Exercise objective
Where does "have" appear in the data? Return each line that holds it.

Provided material
Content starts

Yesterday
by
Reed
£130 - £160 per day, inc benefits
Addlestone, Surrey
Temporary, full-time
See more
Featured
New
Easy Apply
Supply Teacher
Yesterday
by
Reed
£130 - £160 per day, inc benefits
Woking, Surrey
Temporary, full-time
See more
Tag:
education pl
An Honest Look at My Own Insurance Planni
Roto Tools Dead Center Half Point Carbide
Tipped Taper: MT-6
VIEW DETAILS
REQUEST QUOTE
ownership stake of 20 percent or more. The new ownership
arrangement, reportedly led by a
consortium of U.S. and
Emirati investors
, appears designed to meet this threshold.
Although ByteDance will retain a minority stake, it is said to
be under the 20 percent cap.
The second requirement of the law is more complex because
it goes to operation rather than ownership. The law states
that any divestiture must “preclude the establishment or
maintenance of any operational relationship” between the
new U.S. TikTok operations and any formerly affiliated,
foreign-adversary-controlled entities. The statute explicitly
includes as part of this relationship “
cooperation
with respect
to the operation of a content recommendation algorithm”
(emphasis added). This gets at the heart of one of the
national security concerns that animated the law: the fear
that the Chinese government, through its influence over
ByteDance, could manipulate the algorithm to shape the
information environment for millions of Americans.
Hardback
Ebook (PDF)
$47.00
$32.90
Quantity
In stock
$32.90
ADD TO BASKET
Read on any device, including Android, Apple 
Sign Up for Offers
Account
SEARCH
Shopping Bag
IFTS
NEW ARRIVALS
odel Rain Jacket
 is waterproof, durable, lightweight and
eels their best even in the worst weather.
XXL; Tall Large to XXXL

Content ends
Content starts

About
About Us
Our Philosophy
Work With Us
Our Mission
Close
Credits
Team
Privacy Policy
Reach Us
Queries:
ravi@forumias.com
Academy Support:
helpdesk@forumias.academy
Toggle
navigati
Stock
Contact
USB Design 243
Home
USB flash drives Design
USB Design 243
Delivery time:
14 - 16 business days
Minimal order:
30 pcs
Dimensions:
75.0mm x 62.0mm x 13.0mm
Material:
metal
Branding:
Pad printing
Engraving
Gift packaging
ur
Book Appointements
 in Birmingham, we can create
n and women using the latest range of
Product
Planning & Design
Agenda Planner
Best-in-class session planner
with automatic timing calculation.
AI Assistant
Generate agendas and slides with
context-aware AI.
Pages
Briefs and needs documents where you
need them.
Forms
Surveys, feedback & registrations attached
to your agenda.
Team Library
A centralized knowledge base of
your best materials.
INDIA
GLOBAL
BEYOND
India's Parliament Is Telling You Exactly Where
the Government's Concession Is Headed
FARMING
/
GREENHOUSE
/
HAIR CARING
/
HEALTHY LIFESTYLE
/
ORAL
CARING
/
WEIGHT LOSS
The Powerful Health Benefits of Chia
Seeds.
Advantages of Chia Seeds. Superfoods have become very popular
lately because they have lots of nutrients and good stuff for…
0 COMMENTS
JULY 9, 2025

Content ends
Content starts

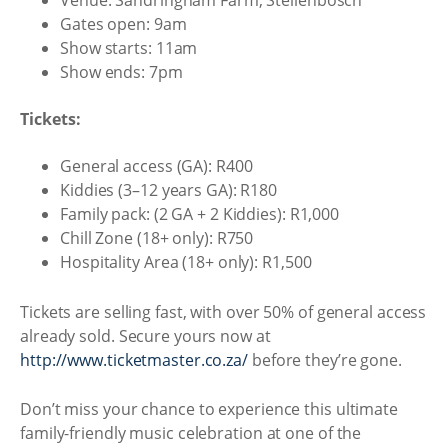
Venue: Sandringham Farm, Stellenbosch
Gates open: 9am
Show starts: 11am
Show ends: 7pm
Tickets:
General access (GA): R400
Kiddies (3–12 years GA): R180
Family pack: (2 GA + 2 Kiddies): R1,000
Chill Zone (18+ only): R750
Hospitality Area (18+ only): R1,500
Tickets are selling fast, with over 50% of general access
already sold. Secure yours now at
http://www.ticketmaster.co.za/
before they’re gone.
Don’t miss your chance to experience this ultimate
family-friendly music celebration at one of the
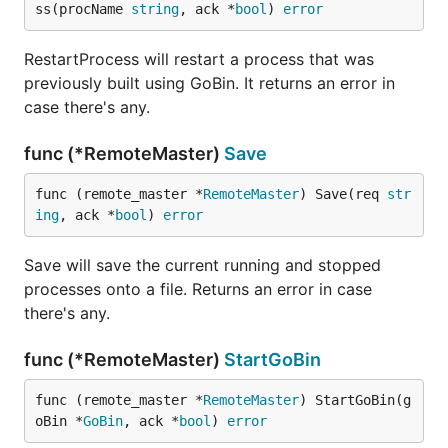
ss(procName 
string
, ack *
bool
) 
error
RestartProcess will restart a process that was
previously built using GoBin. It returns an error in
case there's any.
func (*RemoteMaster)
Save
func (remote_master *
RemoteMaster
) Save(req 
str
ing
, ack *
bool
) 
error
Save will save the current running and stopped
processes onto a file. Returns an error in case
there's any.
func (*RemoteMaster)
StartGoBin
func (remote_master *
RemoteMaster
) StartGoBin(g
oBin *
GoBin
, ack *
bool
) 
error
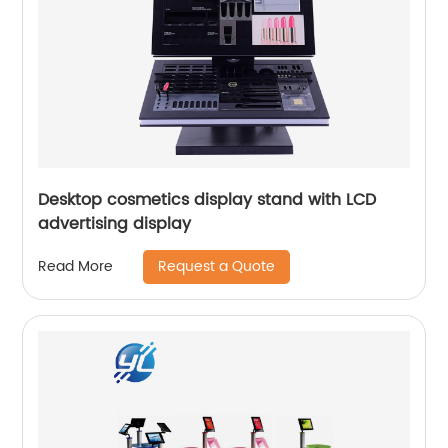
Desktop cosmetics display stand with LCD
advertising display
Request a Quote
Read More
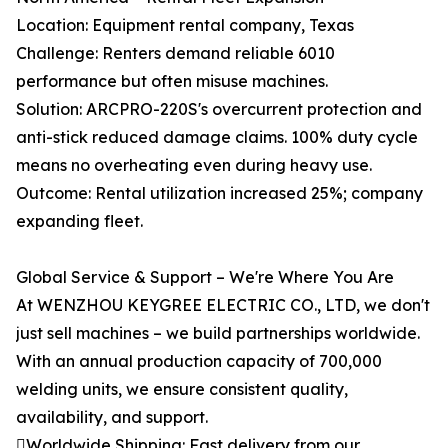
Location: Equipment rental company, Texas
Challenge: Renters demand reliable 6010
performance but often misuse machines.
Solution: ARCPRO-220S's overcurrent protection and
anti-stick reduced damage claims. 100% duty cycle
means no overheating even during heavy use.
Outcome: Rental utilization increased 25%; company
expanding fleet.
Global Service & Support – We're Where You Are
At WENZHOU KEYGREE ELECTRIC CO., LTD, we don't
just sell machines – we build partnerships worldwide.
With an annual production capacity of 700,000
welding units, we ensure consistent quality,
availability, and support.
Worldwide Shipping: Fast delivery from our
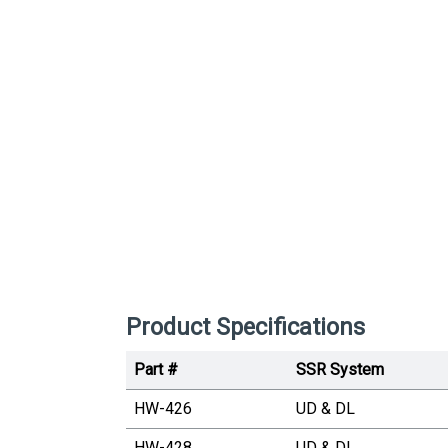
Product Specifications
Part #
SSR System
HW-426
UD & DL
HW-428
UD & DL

Content ends

Result for this task
Advantages of Chia Seeds. Superfoods have become very popular
lately because they have lots of nutrients and good stuff for…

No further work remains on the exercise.